When I got to her apartment about 35 minutes later, it felt so good to get indoors! I sat down and cooled off and started to relax for the first time all day. Then, she gets a fucking text from Jess. That put a fucking smile on her face. You would think that she accidentally sat on a vibrator and it was turned on in the highest speed setting! On brother, she was all excited! I could hear the squishy noises coming from her panties as she squirmed in her chair. She told me that Jess told her that he wanted to come over to her place at 8:00pm to watch the True Blood episodes that he has missed on her HBO On Demand. Funny, because Mary had told me that she called him and asked him on Thursday night if he wanted to watch the episodes with her and for him to call her back later Thursday. Jess, never called her back till today, Monday. She has been bitching all fucking weekend, "why does he email and text you who he is angry with and he doesn't even call me back" she kept saying!
Anyway he calls her 4 days later and at the last minute at 7:00pm no less. And what does Mary do? She looks at me, (don't forget, she invited me to come to her place and chill, grab dinner etc and I had just gotten there 20 minutes earlier) and tells me that I have to go so Jess can come over. She tells me after inviting me over that I HAVE TO GO! I was quiet about it but I was pissed. I didn't really let her know that I was pissed but she figured it out. Fuck it, I left. Didn't want to mess up Jess's night either and of course I can't be there when Jess is there, not yet at least. He and I are still in the fucking email writing stage. What a fucking mess. So I left.
Then Mary calls me and near tears she tells me that she wrote Jess and told him that she is an asshole for what she did to me. She tells him she is upset with herself and that he shouldn't come over. I tell her, Mary this is too much fucking drama for me. And I think you are wrong for what you did. Call Jess back and tell him to come over. I'm already gone and not coming back so you might as well have him come by. She calls him back and hahahaha he tells her that he doesn't want to come over anymore! So fucking weird. They are all so fucking weird.

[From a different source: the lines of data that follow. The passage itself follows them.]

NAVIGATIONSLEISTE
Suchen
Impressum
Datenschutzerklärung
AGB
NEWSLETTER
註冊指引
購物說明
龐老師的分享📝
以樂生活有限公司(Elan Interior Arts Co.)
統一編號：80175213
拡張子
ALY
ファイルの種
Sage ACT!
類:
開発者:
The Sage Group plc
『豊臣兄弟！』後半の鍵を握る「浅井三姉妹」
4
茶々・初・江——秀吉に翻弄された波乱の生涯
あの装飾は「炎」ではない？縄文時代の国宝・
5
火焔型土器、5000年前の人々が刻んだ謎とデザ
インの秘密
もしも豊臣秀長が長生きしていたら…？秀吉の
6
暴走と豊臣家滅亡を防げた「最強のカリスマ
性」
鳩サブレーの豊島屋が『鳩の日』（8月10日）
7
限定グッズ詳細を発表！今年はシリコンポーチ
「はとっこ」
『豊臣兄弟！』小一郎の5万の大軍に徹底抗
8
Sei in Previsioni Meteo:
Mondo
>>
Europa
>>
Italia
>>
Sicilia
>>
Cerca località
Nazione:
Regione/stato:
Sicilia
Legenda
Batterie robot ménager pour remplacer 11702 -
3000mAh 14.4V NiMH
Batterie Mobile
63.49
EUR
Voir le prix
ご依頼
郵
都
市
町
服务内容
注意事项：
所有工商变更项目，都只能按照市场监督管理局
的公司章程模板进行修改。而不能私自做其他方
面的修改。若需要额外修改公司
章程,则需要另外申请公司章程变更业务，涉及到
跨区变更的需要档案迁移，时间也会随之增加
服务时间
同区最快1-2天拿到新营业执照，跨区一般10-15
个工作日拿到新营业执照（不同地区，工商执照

Mary send me the following email and of course, I go home thinking that she is a fucking whack-job. Lets see if and what Jess says about this all to me when he writes me either later tonight or tomorrow. Hopefully not much. Since it has nothing to do with him and nothing to do with me except that I was thrown out of her place to make room for him. So fucking nuts. Here is Mary's email to me that she sent me an hour or so ago.
Tonight made me realize that I am not being fair to you. I invited you over than treated you badly. That's not right at all, and I am sorry. Much as I fail at it I value you as my friend. But I keep turning around and hurting you, and you've been hurt too much recently to also tolerate it from me. I have to be a better friend and you deserve that right now more than I do. Maybe it's too complicated for us to be friends while still maintaining our separate relationships with Jess. I truly hope that's not the case because that's not what I want. I just have to work out why I did what I did and learn that it's way too easy to hurt people. Anyway, I am here, and will continue to be here, failings and all, as your friend.